Le parole di Sonia Polvara, della parrocchia di S. Antonio Abate a Valmadrera, che prende la parola subito dopo, sono quasi una risposta immediata: «Per me portare la testimonianza ai ragazzi, in oratorio e nella vita di tutti i giorni, vuol dire mostrare che c’è un’altra possibilità rispetto allo sguardo negativo: lo sguardo di Gesù. Un’altra possibilità rispetto al buttarsi via: riconoscersi preziosi agli occhi di altri. Un’altra possibilità rispetto al perdere tempo perché non si sa cosa fare: vivere la vita in modo pieno, anche contro gli ideali di oggi guardando Gesù come un compagno di viaggio. Un’altra possibilità rispetto al “tanto non cambia niente”: riconoscere, noi per primi, che si può essere il buon seme che può cambiare il mondo. Dentro queste possibilità si può costruire la propria vita e vivere la propria vocazione che è, prima di tutto, chiamata a essere Figli».
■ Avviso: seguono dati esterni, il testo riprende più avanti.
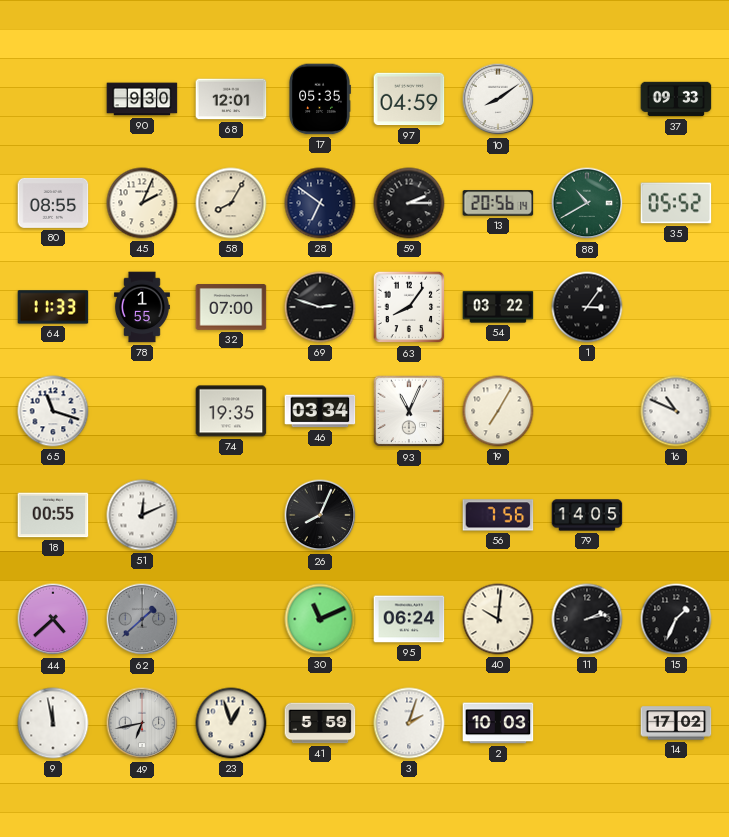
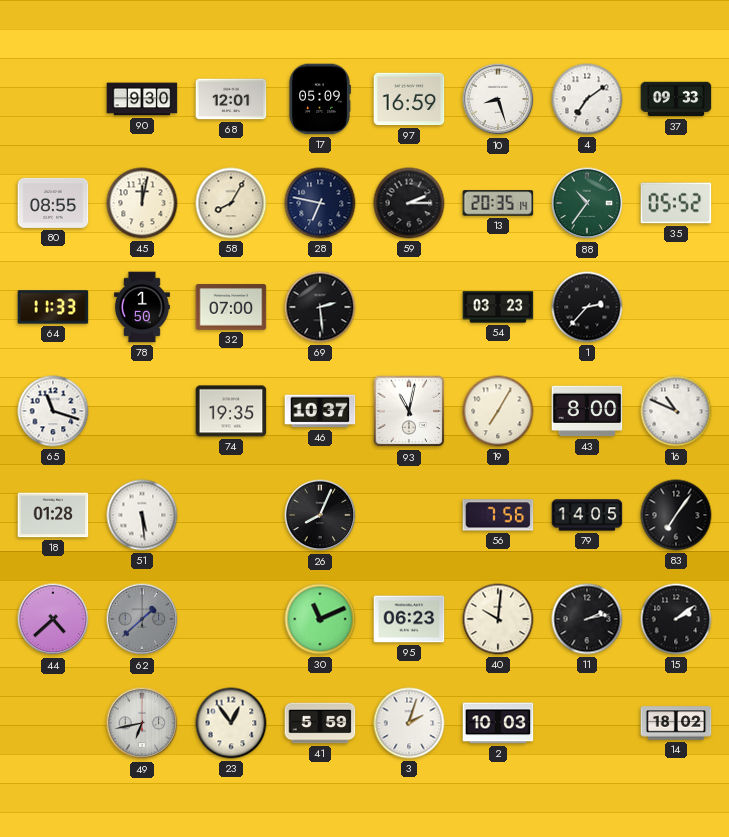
17: 05:35 -> 05:09
97: 04:59 -> 16:59
10: 8:09 -> 8:27
4: none -> 7:09
45: 2:04 -> 12:02
28: 6:51 -> 6:47
13: 20:56 -> 20:35
88: 10:40 -> 10:36
78: 1:55 -> 1:50
69: 2:48 -> 2:29
63: 8:06 -> none
54: 03:22 -> 03:23
1: 3:06 -> 2:37
46: 03:34 -> 10:37
93: 11:04 -> 11:02
43: none -> 8:00
18: 00:55 -> 01:28
51: 12:11 -> 5:29
83: none -> 7:06
95: 06:24 -> 06:23
15: 1:34 -> 2:09
9: 11:58 -> none
23: 12:57 -> 12:54
14: 17:02 -> 18:02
L’ultima parola è sul battesimo. «Come un giovane può oggi riscoprirne il valore, ma soprattutto, cosa vuol dire nella vita di ogni giorno questa condizione di figli di Dio che i nostri genitori hanno voluto donarci?». «La mia identità è di essere figlio – conclude Ronchi – nella somiglianza sempre più forte e ricercata al Padre, che fonda la nostra persona».

Mentre in Basilica la serata volge al termine, dalla sacrestia don Emanuele Colombo, responsabile della Pastorale Giovanile della Zona di Lecco, risponde in diretta alle domande. La sensazione è che i giovani cerchino risposte per «giocarsi davvero in prima persona», come raccomanda spesso il Cardinale.